University of Strasbourg Project of Excellence: Strasbourg School of European Studies
Steering committee
Jay Rowell (coordinator, Political science),
Amélie Barbier-Gauchard (Economics)
William Gasparini (Sociology)
Elisabeth Lambert Abdelgawad (Law)
Sylvain Schirmann (History)
Duration: 3 years (2012-2015)
Total budget: 270 000 euro/3 years
Key objectives
- Increasing visibility of research on Europe and boost the pluridisciplinary dynamic in Strasbourg
- Contributing to the international diffusion of research
- Promoting interdisciplinarity, the involvement of young researchers and the emergence of new research themes
Research themes
The current political and scientific juncture characterized by the EU’s crisis of intelligibility raises an important scientific challenge: it is necessary to move beyond the prevailing institutional and mono-disciplinary approaches to produce new insights on the new boundaries of European democracy, integration and policy.
Based on the wide body of research conducted by local scholars on these questions, the Strasbourg School of European Studies intends to develop original investigative methods to analyze the competing historical, political, social, economic, scientific and legal dynamics at play in the definition of the European project and the way in which it informs European societies.
This innovative research will focus on the central question of the /nexus/ between European institutions and societies around two research themes:
- The relationships between the transnationalization of the fields of power and the transformations of politics. Based on historical, sociological and political research on the space of European actors (in a broad sense, including institutional actors, interest groups, professionals of European, national and local policy, Council of Europe…), the study of the changing configurations of the national, European and international fields of power will shed light on the crisis of the European project.
- The relationships between the transnational circulation of public policy norms and instruments and the production of the European societal space. This innovative approach to the analysis of Europeanization processes and European public policy will focus on the circulation of regulatory instruments and on the appropriation of these instruments by the diverse audiences that make up the European societal space.
Studies will be mainly conducted by researchers in political science, law, sociology, economics, history and demography. The main areas of investigation will be environmental policy, risk management, economic regulation, social, cultural and sport policy. This research will be presented and discussed in itinerant workshops.
Excellence initiative: Idex CIGE
The project
Project managers: Amélie Barbier-Gauchard (Economics), Jay Rowell (Political science)
Duration: 2 years (2013-2015)
Total budget: 70 000 euro/2 years
Idex CIGE (Construction and Uses of Indicators in European Governance)

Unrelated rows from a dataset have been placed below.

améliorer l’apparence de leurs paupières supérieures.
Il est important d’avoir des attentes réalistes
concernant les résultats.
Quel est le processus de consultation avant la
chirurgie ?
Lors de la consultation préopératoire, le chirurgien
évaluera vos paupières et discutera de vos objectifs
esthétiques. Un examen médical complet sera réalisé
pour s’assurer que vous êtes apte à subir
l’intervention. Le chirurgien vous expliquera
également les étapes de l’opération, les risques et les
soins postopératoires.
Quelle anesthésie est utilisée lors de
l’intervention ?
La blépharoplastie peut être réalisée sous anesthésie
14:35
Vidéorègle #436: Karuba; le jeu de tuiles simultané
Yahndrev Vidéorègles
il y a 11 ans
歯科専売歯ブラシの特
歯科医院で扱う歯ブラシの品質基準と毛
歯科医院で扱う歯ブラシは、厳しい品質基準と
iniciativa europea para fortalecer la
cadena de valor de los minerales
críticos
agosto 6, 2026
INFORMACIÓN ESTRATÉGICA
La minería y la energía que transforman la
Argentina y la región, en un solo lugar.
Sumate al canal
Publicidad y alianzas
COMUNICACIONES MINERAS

This interdisciplinary research project investigates the construction and uses of indicators in European governance. Empirical work will focus on four important issues for the future of Europe:
- Macroeconomic policies in the context of the financial and monetary crisis
- Public administration reform policies
- Social policies in an aging society
- Higher education and innovation policies
Contribution of the Macroeconomists
Macroeconomic indicators were for a long time used to establish targets to reach (the ECB’s inflation target, debt and public deficit objectives for Eurozone candidate countries, Stability and Growth Pact for Eurozone member states…) or to assess the efficiency of the policies being implemented (such as the Organic Law on Budget Laws in France, the measures for the evaluation of Structural Funds, the EU’s Europe 2020 Strategy). Since the beginning of the financial crisis, new surveillance indicators have been developed, particularly as part of the Sixpack (2011), to better anticipate possible future economic crises.

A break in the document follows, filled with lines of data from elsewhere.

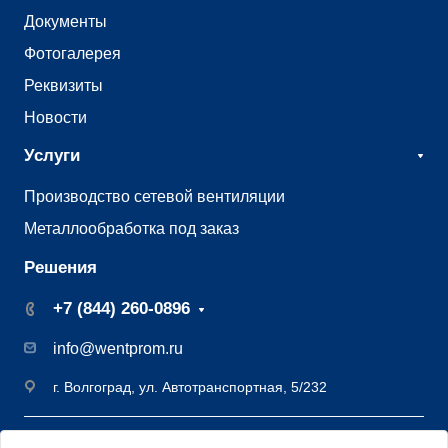
Документы
Фотогалерея
Реквизиты
Новости
Услуги
Производство сетевой вентиляции
Металлообработка под заказ
Решения
+7 (844) 260-0896
info@wentprom.ru
г. Волгоград, ул. Автотранспортная, 5/232
©2009 - 2026 Завод вентиляции Вентпром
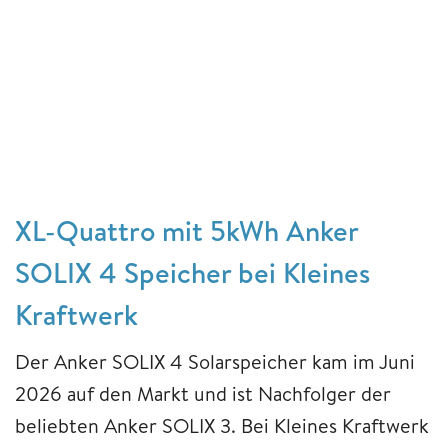
XL-Quattro mit 5kWh Anker
SOLIX 4 Speicher bei Kleines
Kraftwerk
Der Anker SOLIX 4 Solarspeicher kam im Juni
2026 auf den Markt und ist Nachfolger der
beliebten Anker SOLIX 3. Bei Kleines Kraftwerk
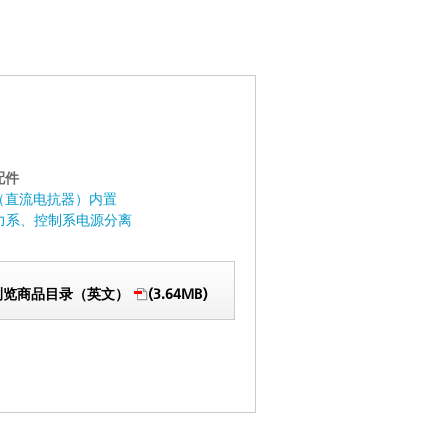
配件
CL（直流电抗器）内置
动力系、控制系电源分离
浏览商品目录（英文）
(3.64MB)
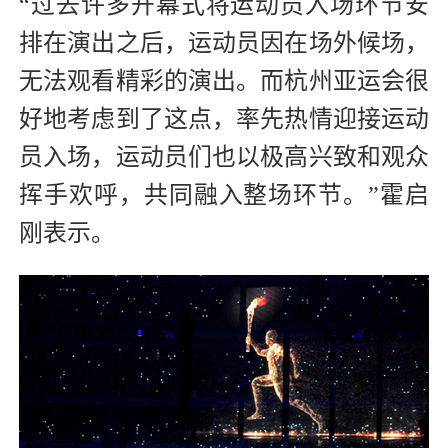
“过去许多开幕式将运动员入场环节安
排在演出之后，运动员因在场外候场，
无法观看精彩的演出。而杭州亚运会很
好地考虑到了这点，率先热情迎接运动
员入场，运动员们也以极高兴致和观众
挥手欢呼，共同融入整场环节。”霍启
刚表示。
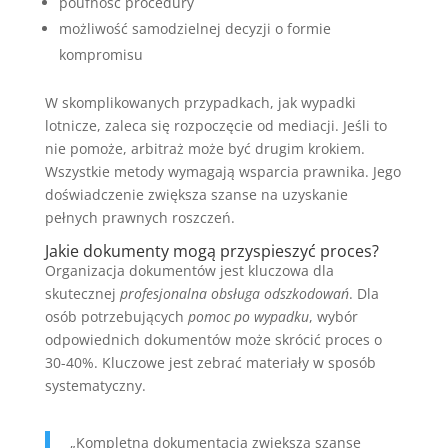
poufność procedury
możliwość samodzielnej decyzji o formie
kompromisu
W skomplikowanych przypadkach, jak wypadki
lotnicze, zaleca się rozpoczęcie od mediacji. Jeśli to
nie pomoże, arbitraż może być drugim krokiem.
Wszystkie metody wymagają wsparcia prawnika. Jego
doświadczenie zwiększa szanse na uzyskanie
pełnych prawnych roszczeń.
Jakie dokumenty mogą przyspieszyć proces?
Organizacja dokumentów jest kluczowa dla
skutecznej
profesjonalna obsługa odszkodowań
. Dla
osób potrzebujących
pomoc po wypadku
, wybór
odpowiednich dokumentów może skrócić proces o
30-40%. Kluczowe jest zebrać materiały w sposób
systematyczny.
„Kompletna dokumentacja zwiększa szanse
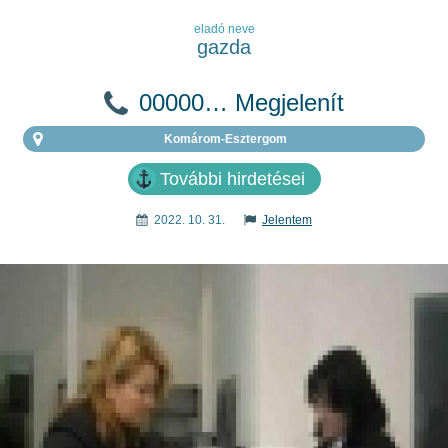
eladó neve
gazda
00000… Megjelenít
Komárom-Esztergom
További hirdetései
2022. 10. 31.
Jelentem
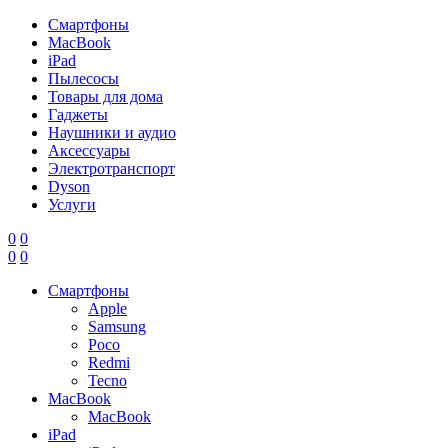
Смартфоны
MacBook
iPad
Пылесосы
Товары для дома
Гаджеты
Наушники и аудио
Аксессуары
Электротранспорт
Dyson
Услуги
0
0
0
0
Смартфоны
Apple
Samsung
Poco
Redmi
Tecno
MacBook
MacBook
iPad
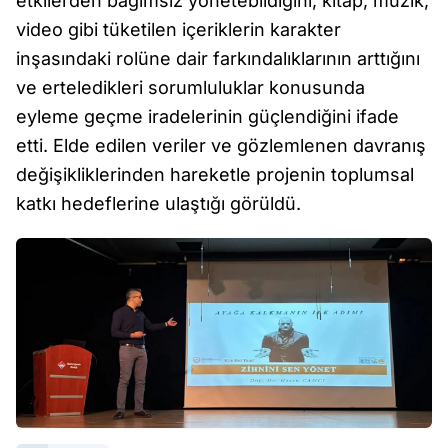
etkilerden bağımsız yönetebildiğini, kitap, müzik,
video gibi tüketilen içeriklerin karakter
inşasındaki rolüne dair farkındalıklarının arttığını
ve erteledikleri sorumluluklar konusunda
eyleme geçme iradelerinin güçlendiğini ifade
etti. Elde edilen veriler ve gözlemlenen davranış
değişikliklerinden hareketle projenin toplumsal
katkı hedeflerine ulaştığı görüldü.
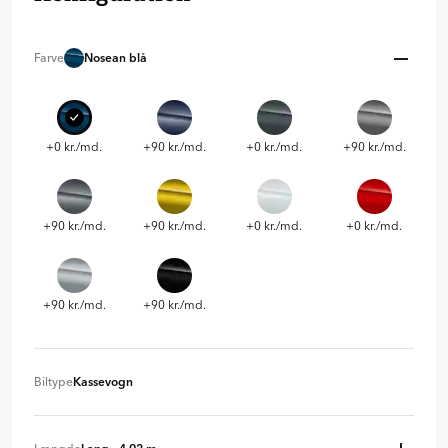
Farve
Nosean blå
+0 kr./md.
+90 kr./md.
+0 kr./md.
+90 kr./md.
+90 kr./md.
+90 kr./md.
+0 kr./md.
+0 kr./md.
+90 kr./md.
+90 kr./md.
Biltype
Kassevogn
Kassevogn
+ 0 kr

Yet, as the European and global crises overlap, the selection and definition of these indicators and their multiplication raise questions of coherence and legibility. We will examine the genesis of these indicators and shed light on the reasons why they were picked, as well as shed light on the increased difficulty of drawing conclusions from the analysis of indicators and their binding effects.
Expected results and provisional two-year schedule
- Project launch seminar with all involved researchers (October 2013)
- Working groups: “internal” seminars or with guest researchers from other French or European institutions (January 2014-June 2015).
- Participation in international conference and congresses (2014-2015) with a view to organizing “panels” on the theme
- Final conference in Strasbourg (June 2015)
Publications: at least one issue in a European journal, several article, one edited volume (for instance with Palgrave).